Necessity of CO-free Pt sites for the electrooxidation at low potentials of dissolved CO on polycrystalline Pt

We have studied the effect of several experimental variables (CO admission time, bubbling rate of CO, and magnetic stirring of the electrolyte) on the electrooxidation at low potentials of dissolved CO on Pt. Although this electrooxidation was affected by changes in the said variables, in ail cases it was always accompanied by the presence in the same potential range of a hump of chemisorbed CO (here designated as CO(1)) in parallel CVs recorded in the absence of dissolved CO and whose charge was about 15% of a monolayer of chemisorbed CO. Since this hump of chemisorbed CO(1) preceded the main peak of electrooxidation of chemisorbed CO, it is clear that electrooxidation of the dissolved CO takes place only on this 15% of the Pt surface free from chemisorbed CO(1). The stationary currents, the peak currents, and the Cottrell plots of dissolved CO electrooxidation were in good agreement with those calculated for a wholly active surface. The only possible explanation of this behavior is that the CO(1)-free Pt sites act as an ensemble of microelectrodes, so that the overlap of their hemispherical diffusion layers yields the same current density as a conventional electrode.
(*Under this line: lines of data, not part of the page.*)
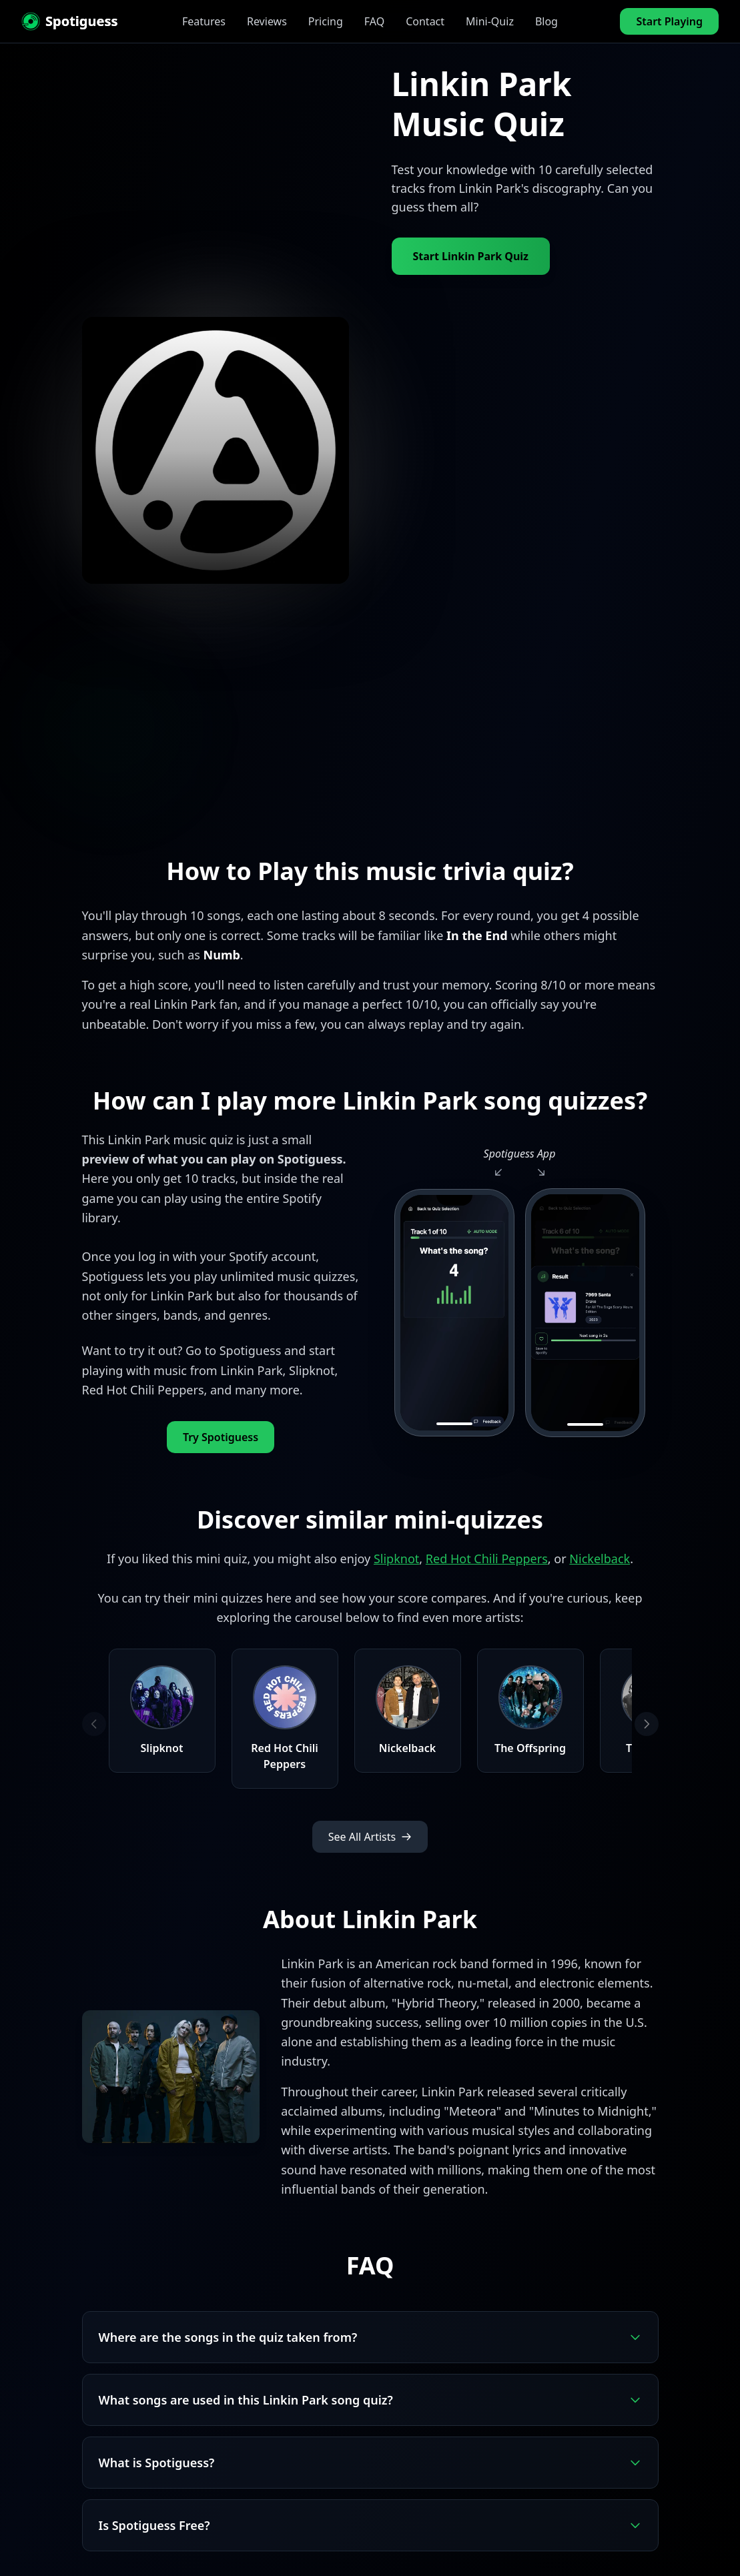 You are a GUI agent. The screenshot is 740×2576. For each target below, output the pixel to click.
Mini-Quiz (490, 21)
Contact (425, 21)
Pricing (325, 21)
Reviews (267, 21)
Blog (546, 21)
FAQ (374, 21)
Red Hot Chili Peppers (487, 1559)
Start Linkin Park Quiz (470, 256)
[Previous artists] (94, 1724)
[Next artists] (647, 1724)
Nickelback (599, 1559)
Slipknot (396, 1559)
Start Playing (669, 21)
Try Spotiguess (220, 1437)
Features (204, 21)
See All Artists (370, 1836) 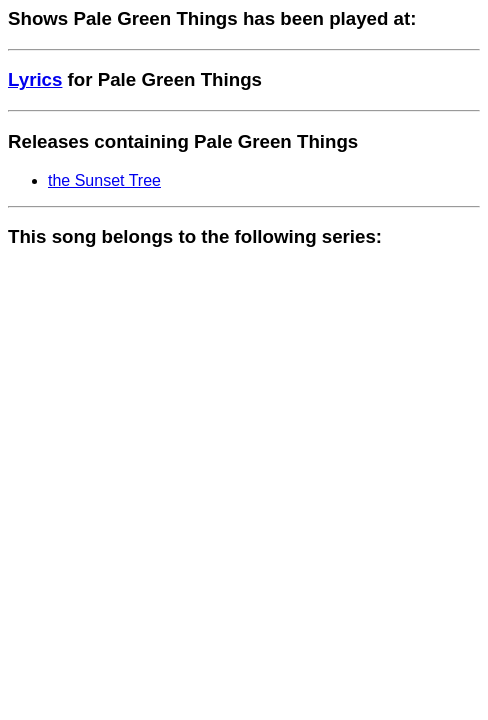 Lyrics (35, 79)
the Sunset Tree (104, 180) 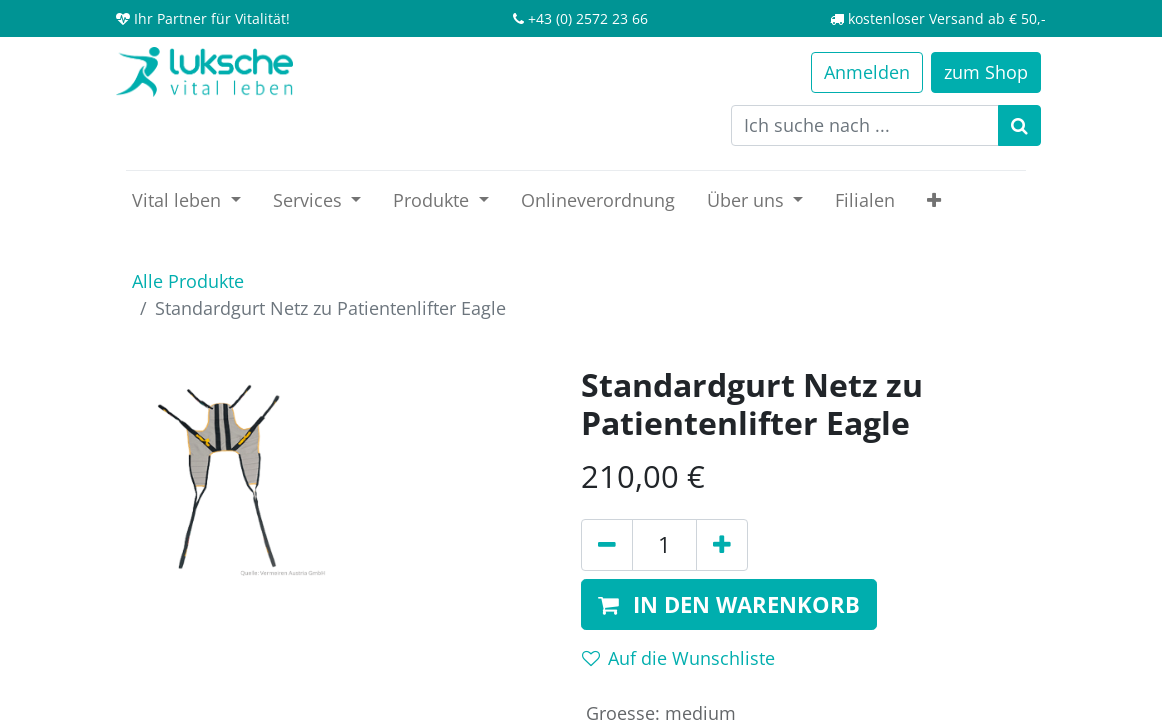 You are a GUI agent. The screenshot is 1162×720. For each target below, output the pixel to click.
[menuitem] (598, 200)
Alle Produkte (188, 281)
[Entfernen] (607, 545)
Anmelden (867, 72)
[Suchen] (1019, 125)
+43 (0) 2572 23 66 (588, 18)
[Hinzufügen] (722, 545)
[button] (934, 200)
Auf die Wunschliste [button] (678, 658) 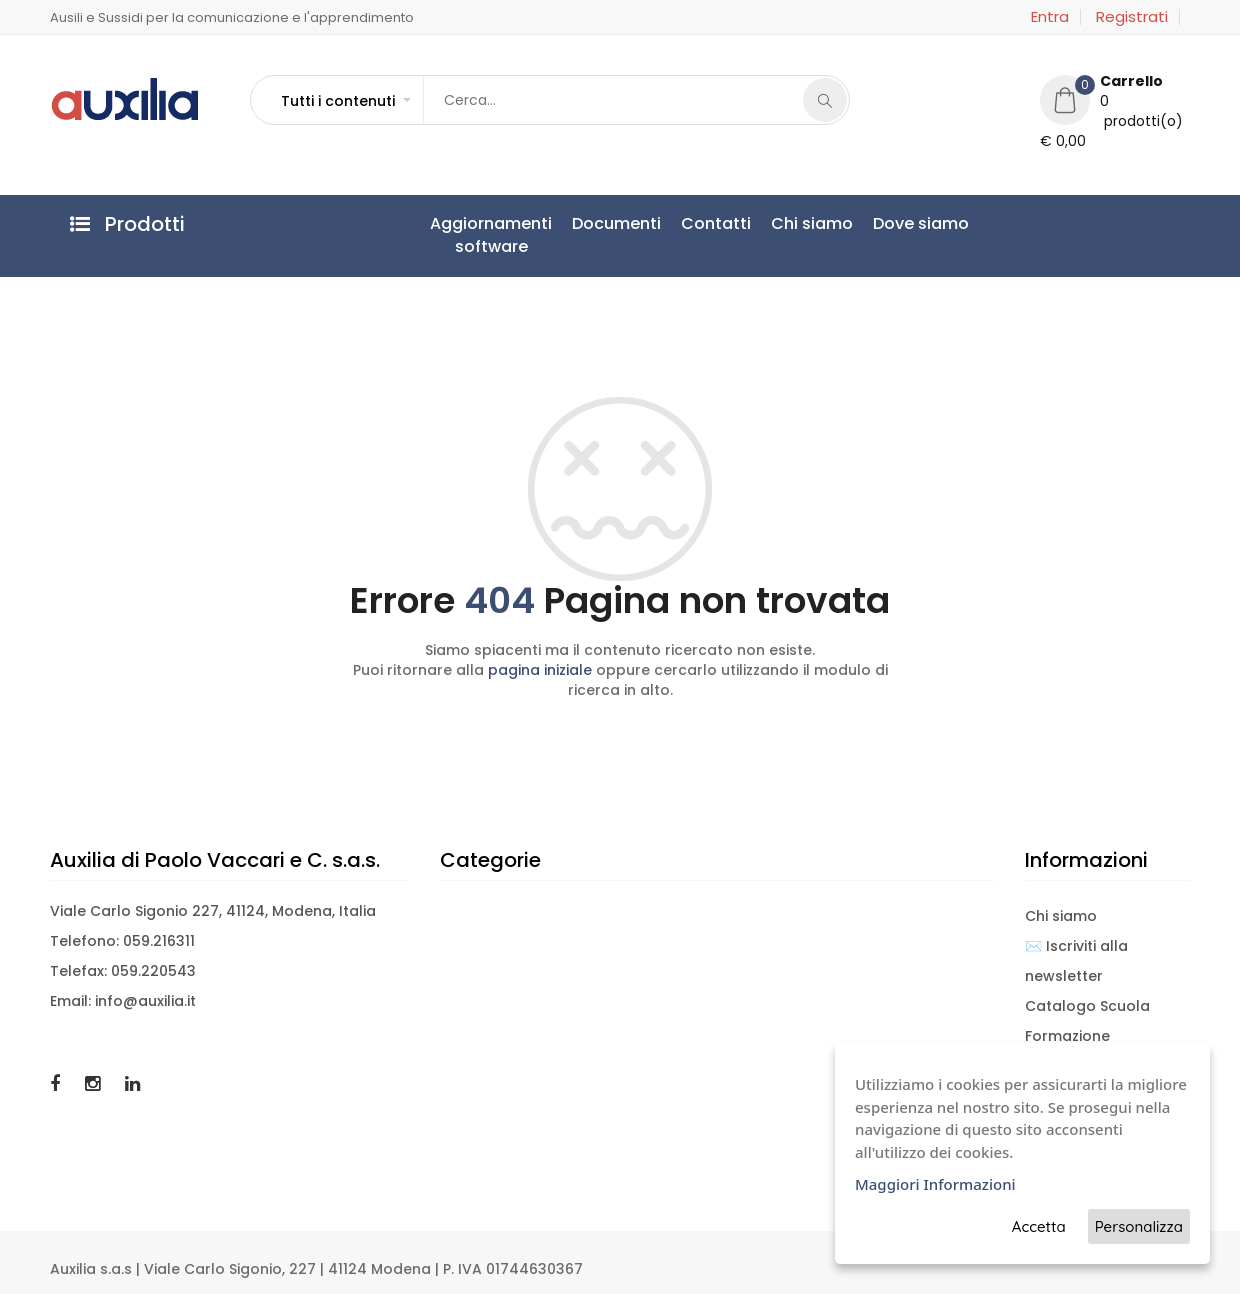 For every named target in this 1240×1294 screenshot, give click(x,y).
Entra (1050, 17)
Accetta (1039, 1226)
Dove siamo (921, 223)
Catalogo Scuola (1087, 1006)
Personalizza (1139, 1226)
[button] (345, 101)
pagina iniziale (540, 670)
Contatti (716, 223)
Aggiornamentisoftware (491, 235)
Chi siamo (812, 223)
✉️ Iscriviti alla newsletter (1076, 961)
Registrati (1132, 17)
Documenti (616, 223)
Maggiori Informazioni (935, 1184)
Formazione (1067, 1036) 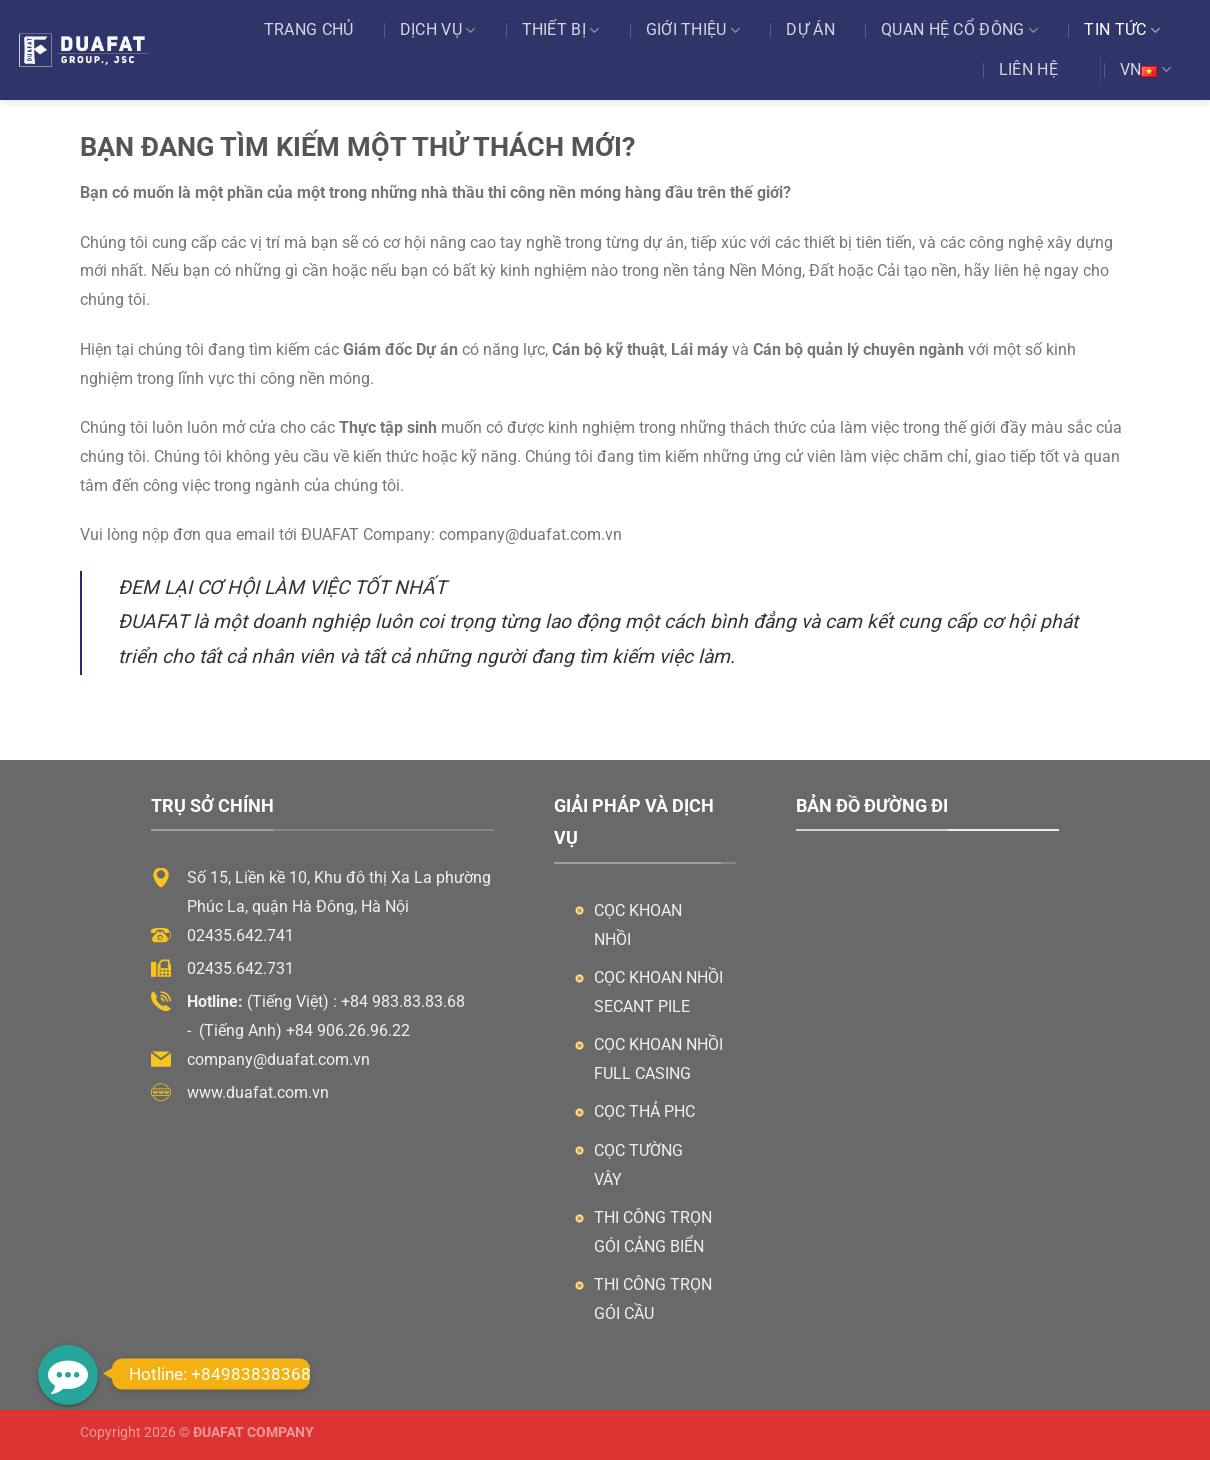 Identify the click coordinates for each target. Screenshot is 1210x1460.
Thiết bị (561, 30)
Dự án (810, 29)
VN (1145, 70)
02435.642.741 (240, 935)
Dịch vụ (438, 30)
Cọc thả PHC (644, 1111)
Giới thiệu (693, 30)
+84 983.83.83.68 (403, 1001)
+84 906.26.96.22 (348, 1030)
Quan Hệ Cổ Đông (959, 30)
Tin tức (1122, 30)
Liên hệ (1028, 69)
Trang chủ (309, 29)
Actually, both plots of peak potential vs the logarithm of the sweep rate and of peak current density vs the square root of the sweep rate yielded the linear behavior expected of conventional electrodes, which shows that the time necessary for both electrooxidation of the chemisorbed CO(1) and for the said overlap was negligible for sweep rates up to 10 V s(-1). From this an upper value of about 3 mu m for the diameter of the CO-free patches was estimated.